(Extracted page text data)
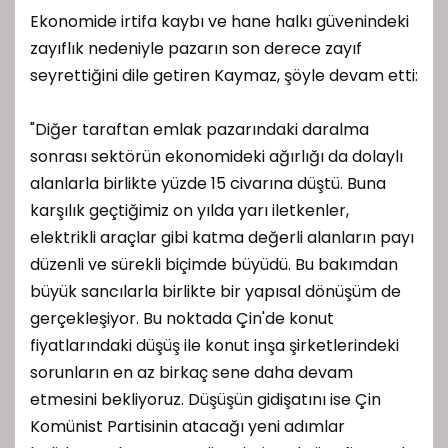
Ekonomide irtifa kaybı ve hane halkı güvenindeki
zayıflık nedeniyle pazarın son derece zayıf
seyrettiğini dile getiren Kaymaz, şöyle devam etti:
"Diğer taraftan emlak pazarındaki daralma
sonrası sektörün ekonomideki ağırlığı da dolaylı
alanlarla birlikte yüzde 15 civarına düştü. Buna
karşılık geçtiğimiz on yılda yarı iletkenler,
elektrikli araçlar gibi katma değerli alanların payı
düzenli ve sürekli biçimde büyüdü. Bu bakımdan
büyük sancılarla birlikte bir yapısal dönüşüm de
gerçekleşiyor. Bu noktada Çin'de konut
fiyatlarındaki düşüş ile konut inşa şirketlerindeki
sorunların en az birkaç sene daha devam
etmesini bekliyoruz. Düşüşün gidişatını ise Çin
Komünist Partisinin atacağı yeni adımlar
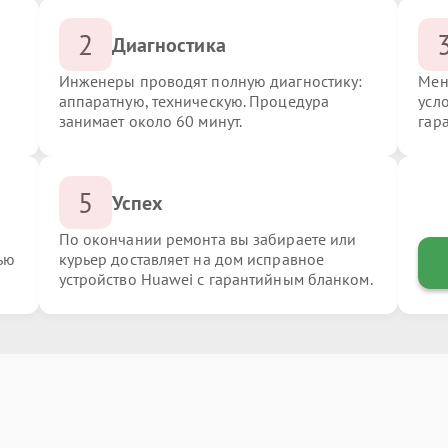
2
Диагностика
Инженеры проводят полную диагностику:
Мен
аппаратную, техническую. Процедура
усл
занимает около 60 минут.
гар
5
Успех
По окончании ремонта вы забираете или
ью
курьер доставляет на дом исправное
устройство Huawei с гарантийным бланком.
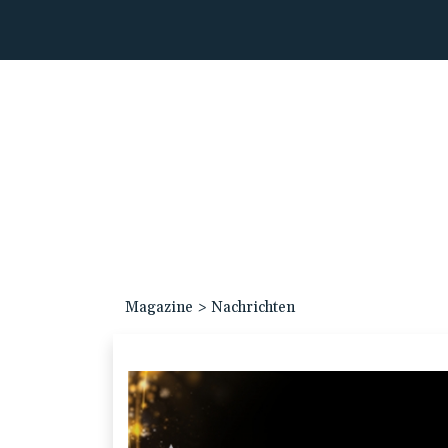
Magazine
>
Nachrichten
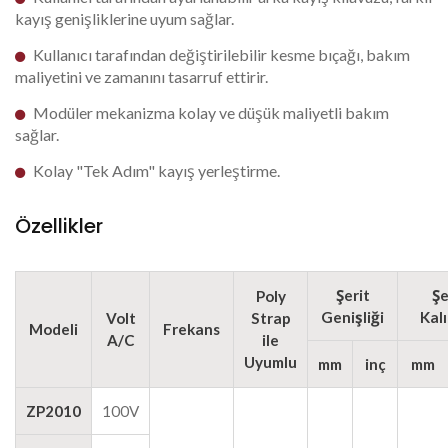
kayış genişliklerine uyum sağlar.
Kullanıcı tarafından değiştirilebilir kesme bıçağı, bakım
maliyetini ve zamanını tasarruf ettirir.
Modüler mekanizma kolay ve düşük maliyetli bakım
sağlar.
Kolay "Tek Adım" kayış yerleştirme.
Özellikler
Şerit
Şe
Poly
Genişliği
Kalı
Volt
Strap
Modeli
Frekans
A/C
ile
Uyumlu
mm
inç
mm
ZP2010
100V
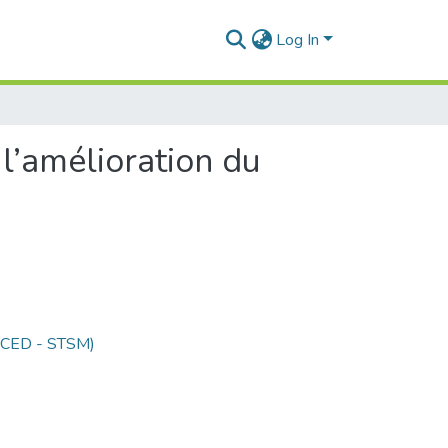
Log In
l’amélioration du
 (CED - STSM)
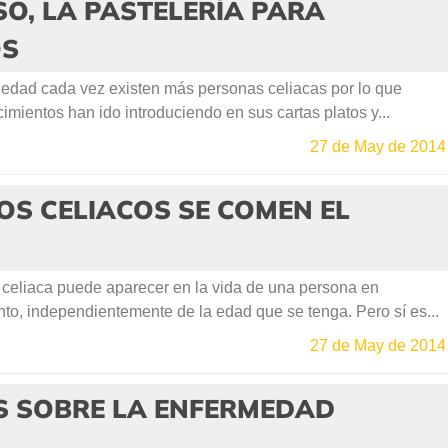
SO, LA PASTELERÍA PARA
OS
edad cada vez existen más personas celiacas por lo que
imientos han ido introduciendo en sus cartas platos y...
27 de May de 2014
OS CELIACOS SE COMEN EL
eliaca puede aparecer en la vida de una persona en
to, independientemente de la edad que se tenga. Pero sí es...
27 de May de 2014
S SOBRE LA ENFERMEDAD
A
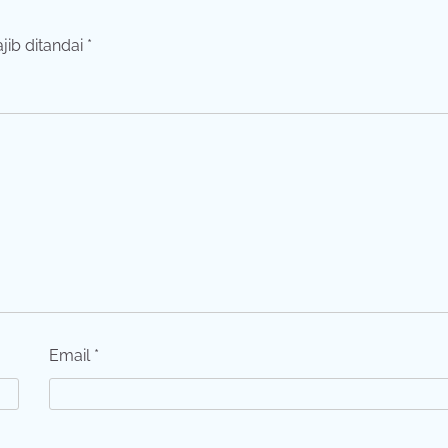
jib ditandai
*
Email
*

(ABOUT THIS TASK):
Look through the entries above and copy each line that has "birlikte" in it.

(ANSWER FOR THE TASK):
alanlarla birlikte yüzde 15 civarına düştü. Buna
büyük sancılarla birlikte bir yapısal dönüşüm de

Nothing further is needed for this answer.